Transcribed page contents
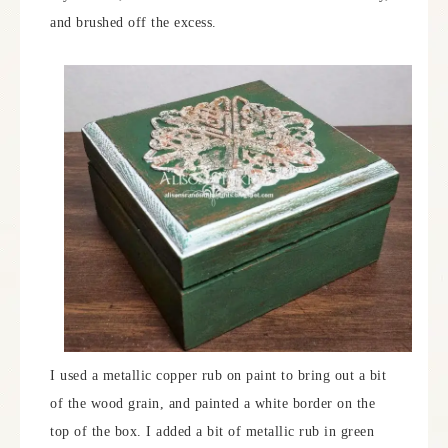
and brushed off the excess.
I used a metallic copper rub on paint to bring out a bit
of the wood grain, and painted a white border on the
top of the box. I added a bit of metallic rub in green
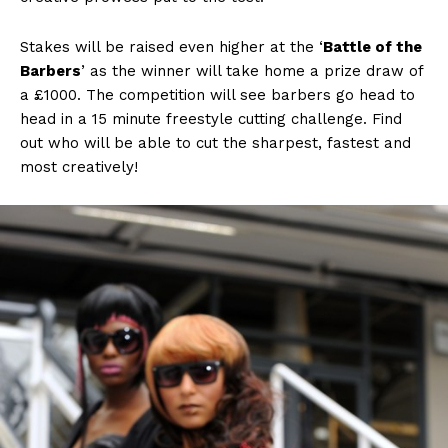
Stakes will be raised even higher at the ‘
Battle of the
Barbers
’ as the winner will take home a prize draw of
a £1000. The competition will see barbers go head to
head in a 15 minute freestyle cutting challenge. Find
out who will be able to cut the sharpest, fastest and
most creatively!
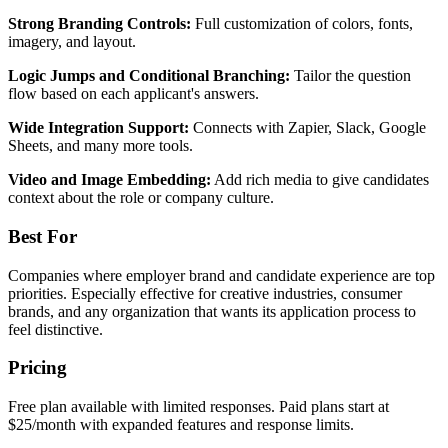
Strong Branding Controls:
Full customization of colors, fonts,
imagery, and layout.
Logic Jumps and Conditional Branching:
Tailor the question
flow based on each applicant's answers.
Wide Integration Support:
Connects with Zapier, Slack, Google
Sheets, and many more tools.
Video and Image Embedding:
Add rich media to give candidates
context about the role or company culture.
Best For
Companies where employer brand and candidate experience are top
priorities. Especially effective for creative industries, consumer
brands, and any organization that wants its application process to
feel distinctive.
Pricing
Free plan available with limited responses. Paid plans start at
$25/month with expanded features and response limits.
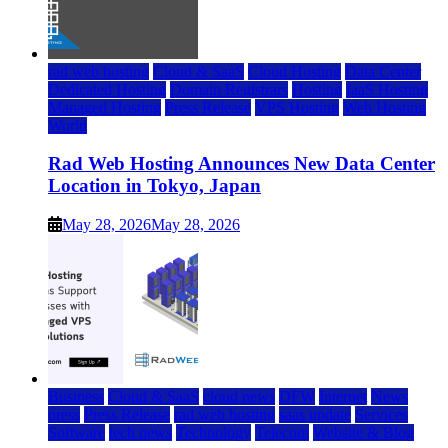
rad web hosting
Cloud & SaaS
Cloud Hosting
Data Center
Dedicated Hosting
Domain Registrars
Hosting
IaaS Hosting
Managed Hosting
Press Release
VPS Hosting
Web Hosting
World
Rad Web Hosting Announces New Data Center
Location in Tokyo, Japan
May 28, 2026
May 28, 2026
Business
Cloud & SaaS
cloud news
DFW
Internet
News
press
Press Release
rad web hosting
saas update
Services
Software
tech news
Technology
Telecom
Website & Blog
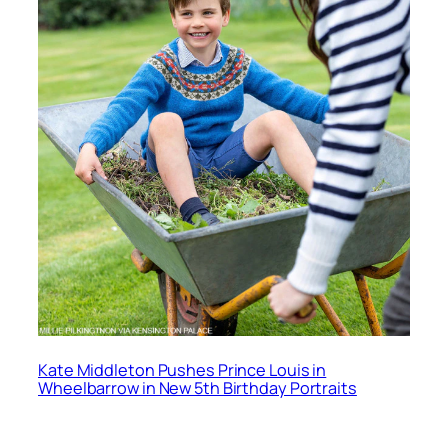
Kate Middleton Pushes Prince Louis in
Wheelbarrow in New 5th Birthday Portraits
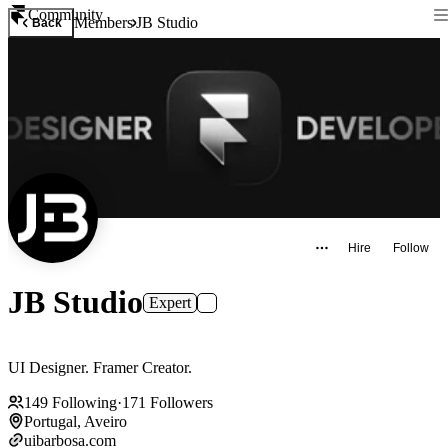
Community
Members
JB Studio
Back
Hire
Follow
JB Studio
Expert
UI Designer. Framer Creator.
149
Following
·
171
Followers
Portugal, Aveiro
uibarbosa.com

Assigned task =
Although the records hold pictures, return only what remains, word for word.

Result =
and brushed off the excess.
I used a metallic copper rub on paint to bring out a bit
of the wood grain, and painted a white border on the
top of the box. I added a bit of metallic rub in green
Stakes will be raised even higher at the ‘
Battle of the
Barbers
’ as the winner will take home a prize draw of
a £1000. The competition will see barbers go head to
head in a 15 minute freestyle cutting challenge. Find
out who will be able to cut the sharpest, fastest and
most creatively!
Strong Branding Controls:
Full customization of colors, fonts,
imagery, and layout.
Logic Jumps and Conditional Branching:
Tailor the question
flow based on each applicant's answers.
Wide Integration Support:
Connects with Zapier, Slack, Google
Sheets, and many more tools.
Video and Image Embedding:
Add rich media to give candidates
context about the role or company culture.
Best For
Companies where employer brand and candidate experience are top
priorities. Especially effective for creative industries, consumer
brands, and any organization that wants its application process to
feel distinctive.
Pricing
Free plan available with limited responses. Paid plans start at
$25/month with expanded features and response limits.
rad web hosting
Cloud & SaaS
Cloud Hosting
Data Center
Dedicated Hosting
Domain Registrars
Hosting
IaaS Hosting
Managed Hosting
Press Release
VPS Hosting
Web Hosting
World
Rad Web Hosting Announces New Data Center
Location in Tokyo, Japan
May 28, 2026
May 28, 2026
Business
Cloud & SaaS
cloud news
DFW
Internet
News
press
Press Release
rad web hosting
saas update
Services
Software
tech news
Technology
Telecom
Website & Blog
Kate Middleton Pushes Prince Louis in
Wheelbarrow in New 5th Birthday Portraits
Community
Members
JB Studio
Back
Hire
Follow
JB Studio
Expert
UI Designer. Framer Creator.
149
Following
·
171
Followers
Portugal, Aveiro
uibarbosa.com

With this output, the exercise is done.